In Powershell, what's the best way to join two tables into one?
I'm fairly new to Powershell, and am wondering if someone knows of any better way to accomplish the following example problem.
I have an array of mappings from IP address to host-name. This represents a list of active DHCP leases:
PS H:\> $leases
IP Name
-- ----
192.168.1.1 Apple
192.168.1.2 Pear
192.168.1.3 Banana
192.168.1.99 FishyPC
I have another array of mappings from MAC address to IP address. This represents a list of IP reservations:
PS H:\> $reservations
IP MAC
-- ---
192.168.1.1 001D606839C2
192.168.1.2 00E018782BE1
192.168.1.3 0022192AF09C
192.168.1.4 0013D4352A0D
For convenience, I was able to produce a third array of mappings from MAC address to IP address and host name using the following code. The idea is that $reservations
should get a third field, "Name", which is populated whenever there's a matching "IP" field:
$reservations = $reservations | foreach {
$res = $_
$match = $leases | where {$_.IP -eq $res.IP} | select -unique
if ($match -ne $NULL) {
"" | select @{n="IP";e={$res.IP}}, @{n="MAC";e={$res.MAC}}, @{n="Name";e={$match.Name}}
}
}
The desired output is something like this:
PS H:\> $ideal
IP MAC Name
-- --- ----
192.168.1.1 001D606839C2 Apple
192.168.1.2 00E018782BE1 Pear
192.168.1.3 0022192AF09C Banana
192.168.1.4 0013D4352A0D
Is there any better way of doing this?
After 1.5 years, the cmdlet I had pasted in the original answer has undergone so many updates that it has become completely outdated. Therefore I have replaced the code and the ReadMe with a link to the latest version.
Join-Object
Combines two object lists based on a related property between them.
Description
Combines properties from one or more objects. It creates a set that can be saved as a new object or used as it is. An object join is a means for combining properties from one (self-join) or more object lists by using values common to each.
Main features
- Intuitive (SQL like) syntax
- Smart property merging
- Predefined join commands for updating, merging and specific join types
- Well defined pipeline for the (left) input objects and output objects (preserves memory when correctly used)

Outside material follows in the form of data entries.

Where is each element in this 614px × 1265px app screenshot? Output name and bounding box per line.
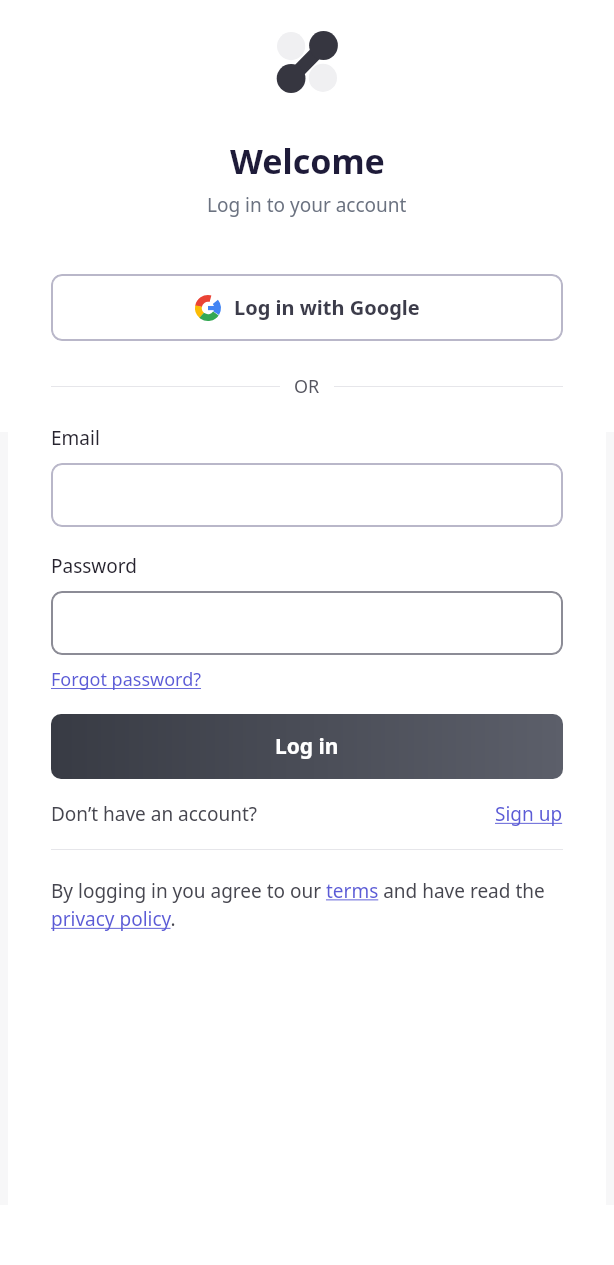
staticText: Log in: [275, 732, 339, 761]
staticText: Password: [51, 553, 137, 579]
staticText: Forgot password?: [51, 667, 202, 692]
staticText: Log in with Google: [234, 294, 420, 321]
button[interactable]: [51, 463, 563, 527]
button[interactable]: Log in: [51, 714, 563, 779]
button[interactable]: Forgot password?: [51, 667, 202, 692]
staticText: Don’t have an account?: [51, 801, 258, 827]
staticText: Email: [51, 425, 100, 451]
button[interactable]: Sign up: [495, 801, 563, 827]
staticText: Log in to your account: [207, 192, 407, 218]
other: App logo: [277, 32, 337, 92]
staticText: Sign up: [495, 801, 563, 827]
staticText: By logging in you agree to our terms and…: [51, 878, 563, 932]
button[interactable]: [51, 591, 563, 655]
button[interactable]: Log in with Google: [51, 274, 563, 341]
staticText: OR: [294, 374, 320, 399]
staticText: Welcome: [230, 138, 385, 184]
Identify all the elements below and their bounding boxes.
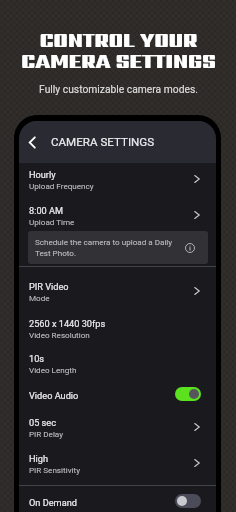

- Performs about 40% faster than Compare-Object on large object lists
- Supports (custom) objects, data tables and dictionaries (e.g. hash tables) for input
- Smart properties and calculated property expressions
- Custom relation expressions
- Easy installation (dot-sourcing)
- Supports PowerShell for Windows (5.1) and PowerShell Core
The Join-Object cmdlet reveals the following proxy commands with their own (-JoinType
and -Property
) defaults:
-
InnerJoin-Object
(AliasInnerJoin
orJoin
), combines the related objects -
LeftJoin-Object
(AliasLeftJoin
), combines the related objects and adds the rest of the left objects -
RightJoin-Object
(AliasRightJoin
), combines the related objects and adds the rest of the right objects -
FullJoin-Object
(AliasFullJoin
), combines the related objects and adds the rest of the left and right objects -
CrossJoin-Object
(AliasCrossJoin
), combines each left object with each right object -
Update-Object
(AliasUpdate
), updates the left object with the related right object -
Merge-Object
(AliasMerge
), updates the left object with the related right object and adds the rest of the new (unrelated) right objects
ReadMe
The full ReadMe (and source code) is available from GitHub: https://github.com/iRon7/Join-Object
Installation
There are two versions of this Join-Object
cmdlet (both versions supply the same functionality):
- Join Module
Install-Module -Name JoinModule
- Join Script
Install-Script -Name Join
(or rename the Join.psm1
module to a Join.ps1
script file)
and invoked the script by dot sourcing:
. .\Join.ps1
Answer
To answer the actual example in the question:
$reservations |LeftJoin $leases -On IP
IP MAC Name
-- --- ----
192.168.1.1 001D606839C2 Apple
192.168.1.2 00E018782BE1 Pear
192.168.1.3 0022192AF09C Banana
192.168.1.4 0013D4352A0D
Performance
A little word on performance measuring:
The PowerShell pipeline is designed to stream objects (which safes memory), meaning that both¹ lists of input objects usually aren't (shouldn't be) resident in memory. Normally they are retrieved from somewhere else (i.e. a remote server, a disk). Also, the output usually matters where linq
solutions are fast but might easily put you on the wrong foot in drawing conclusions because linq
literally defers the execution (lazy evaluation), see also: fastest way to get a uniquely index item from the property of an array.
In other words, if it comes to (measuring) performance in PowerShell, it is important to look to the complete end-to-end solution, which is more likely to look something like:
import-csv .\reservations.csv |LeftJoin (import-csv .\leases.csv) -On IP |Export-Csv .\results.csv
(1) Note: unfortunately, there is no easy way to build two parallel input streams (see: #15206
Deferred input pipelines)
(more) Examples
More examples can be found in the related Stackoverflow questions at:
- Combining Multiple CSV Files
- Combine two CSVs - Add CSV as another Column
- CMD or Powershell command to combine (merge) corresponding lines from two files
- Can I use SQL commands (such as join) on objects in powershell, without any SQL server/database involved?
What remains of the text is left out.